To be sure, your plan included a lot of maneuvers.
You refused to answer phone queries, return questionnaires,
From classmates, regarding your fiftieth high-school reunion.
By not showing up for the three-day celebration, in late April,
You'd be saying not merely that you were unavailable
But that you'd never been a member of the Class of '59;
At least, that was your rationale, justification, thinking.
When the event arrived, you were at the Gritti Palace, in Venice,
Lost amidst the flocks of tourists, gondoliers, and pigeons.
And as your birthday approached, a month later,
You were on a "Castles in the Air" cruise up the Rhine.

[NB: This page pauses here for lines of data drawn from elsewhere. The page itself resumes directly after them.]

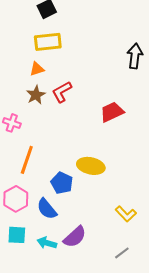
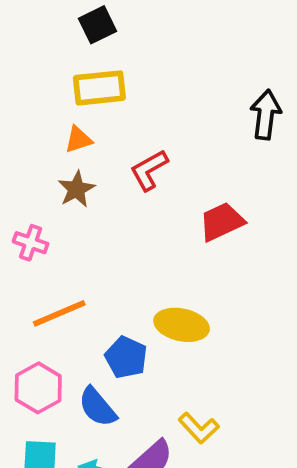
red L-shape: (62, 92) -> (149, 170), moved
orange line: (27, 160) -> (59, 313), turned 48
yellow L-shape: (126, 214) -> (199, 428), moved

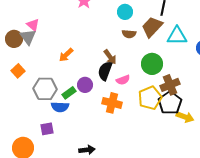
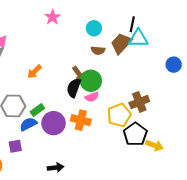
cyan triangle: (177, 36) -> (138, 38), moved
green circle: (152, 64) -> (91, 81), moved
purple circle: (85, 85) -> (54, 123), moved, size x1.5
black pentagon: (170, 103) -> (135, 134), moved
blue semicircle: (60, 107) -> (28, 124), turned 150
yellow arrow: (185, 117) -> (154, 145), moved

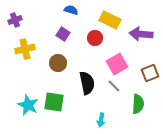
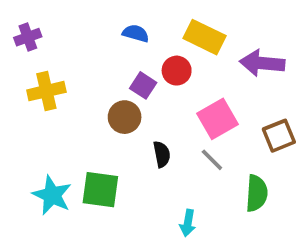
blue semicircle: (71, 10) -> (136, 33), moved
purple square: (63, 34) -> (143, 85), moved
brown circle: (58, 63) -> (125, 117), moved
black semicircle: (87, 83) -> (162, 154), size x0.6

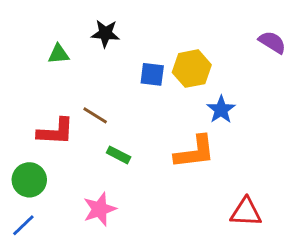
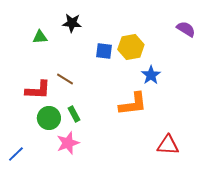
green rectangle: (119, 155) -> (74, 114), moved, turned 35
green circle: (29, 180) -> (49, 118), moved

The surprise party your wife threw backfired; the surprise was on her,
Which was fine, since you hated your subdivision neighbors
(All they did, anyway, was milk your larder and bar dry).
Best, by not attending, you denied aging its rightful claim on you.
In September, when you suffered severe chest pains
Any ER intern could have readily mitigated with nitroglycerin,
You eschewed all care. Indeed, you hung out in the bowling alley,
Rolled your highest three-game score in two decades,
Proving yourself immune to your body's exhortations,
Asserting your independence of consequences from mortal forces.
Once you'd taken all these initial steps in your progression,
You felt prepared for the final test: the beckoning.
And success was yours. When death came, you weren't there.
How you managed to keep yourself out of the obituaries
Remains a mystery, to all those who attended your wake, funeral.
Who that was in your empty casket is a more perplexing question.